Looking Into Space
By Don Campbell
PALAU, Aug. 25 -- It's dark at the bottom of the sea. Beyond the wedge of light radiating from the robotic submarine's pair of 250-watt floodlights the ocean floor is invisible; you could pass six feet from a warship and never see a trace.
That's the intriguing possibility that will send us back out to the search site in a few days. For now, weather and technical malfunctions have sent us to the Palau archipelago for repairs and a few days' rest.
But before retreating, we finally got a glimpse of the ocean floor in the vicinity of where we think the USS Indianapolis rests.
August 24
Within the arc illuminated by the remotely operated vehicle's headlights the undersea world looks like a snowy night on the surface of the moon. A chalk-white blanket of dust covers the ocean floor. A flurry of white specks plankton or dust drift constantly past the lens. From time to time, the rover's thrusters kick up a billowing, milky cloud of dust. It's hard not to imagine shipwrecks in every shadow. But for now they are just shadows.
Watching from the soundproofed, dimly lit ROV control van aboard the search ship, you almost forget where you are; you almost feel that you are there two miles below sea level stalking the bottom of the ocean for the remains of Indianapolis. Steve Saint Amour sits at the ROV control panel, hands on the joystick, eyes on a monitor displaying a view from the deep and critical data: compass orientation, attitude to horizontal, depth and distance from the bottom. Flying the rover is like playing a video game a million-dollar video game.
Expedition leader Curt Newport has plotted the search pattern to zero in on the prime target, number 1071: a long, narrow formation on the bottom that echoed with the density of metal, not rock, in a preliminary sonar search several months ago. Without operational sonar today, however, the ROV team can't pick out landmarks to orient themselves on the ocean floor. And while Global Positioning System signals pinpoint the ship's surface position, with the rover dangling at the end of more than two miles of cable there is no way to know exactly where the vehicle is in relation to the target.
"Okay, we should be about 200 meters away from the predicted target," the navigator's voice rings through the intercom into the video-monitoring room.
"Two hundred meters. That's about the length of the ship," says Paul Murphy, one of four survivors from USS Indianapolis aboard the search vessel Sea Eagle. For the last hour he and his crew mates have stared at the bank of monitors, hypnotized by the indistinct image beamed up from the deep.
"It's like looking into space," comments Mike Kuryla. But Mike and his buddies aren't merely looking into space; they're trying to see through time.

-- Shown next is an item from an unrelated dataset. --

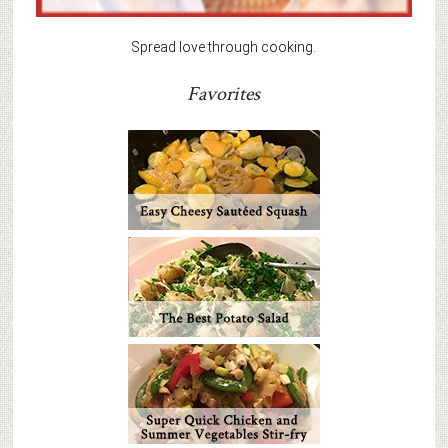
Spread love through cooking.
Favorites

"Look, a rock!" calls out L.D. Cox in his Texas drawl.
"Whoa! What the heck! What's that?" An apparition like a glowing, red Halloween mask drifts by. But it's not a ghost, just one of the weird deep-sea creatures occasionally caught in the ROV's headlights.
"C'mon lady, show yourself," pleads Woody James, the fourth member of the group. But tonight, Indy refuses to respond to prayers. At 4:30 in the morning, after three frustrating hours scouring the bottom, Curt and Steve decide to recover the vehicle and fix the sonar.
Video: Veteran Cleatus LeBow tells his story of survival.
George Loy, navigator for the noon-to-midnight shift, puts the situation in perspective: "Without that sonar, it's like looking at the bottom through a paper-towel tube."
Several hours later the ROV is back on the deck after another dive, again without sonar or results. The good news is that the electronics techs have at last tracked down and repaired an elusive wiring fault. Of course, there's bad news as well (at sea there's always bad news looming). A tropical storm is sweeping slowly north from Palau. The seas are already choppy. The math doesn't add up to another dive. With supplies running low and nagging doubts about the readiness of the ROV, Curt and Steve decide to call back to the States for spare parts and reinforcements and head for the nearest port to meet them.
In the lull between the last dives, survivor Mike Kuryla stole a private moment with the ROV. He laid his hands on the vehicle and prayed to find the ship. "I was thinking that maybe some of the guys that are still down there, down with the ship, don't want us to come down," Mike says. "I just want them to know how much it means to all of us who are still here to see her again. I just had to ask them to let us come down."
Twenty-four hours later Sea Eagle is crashing through 12-foot seas, racing through the edge of a typhoon en route to Palau. Luck and the weather have driven us off-site. But nobody's giving up.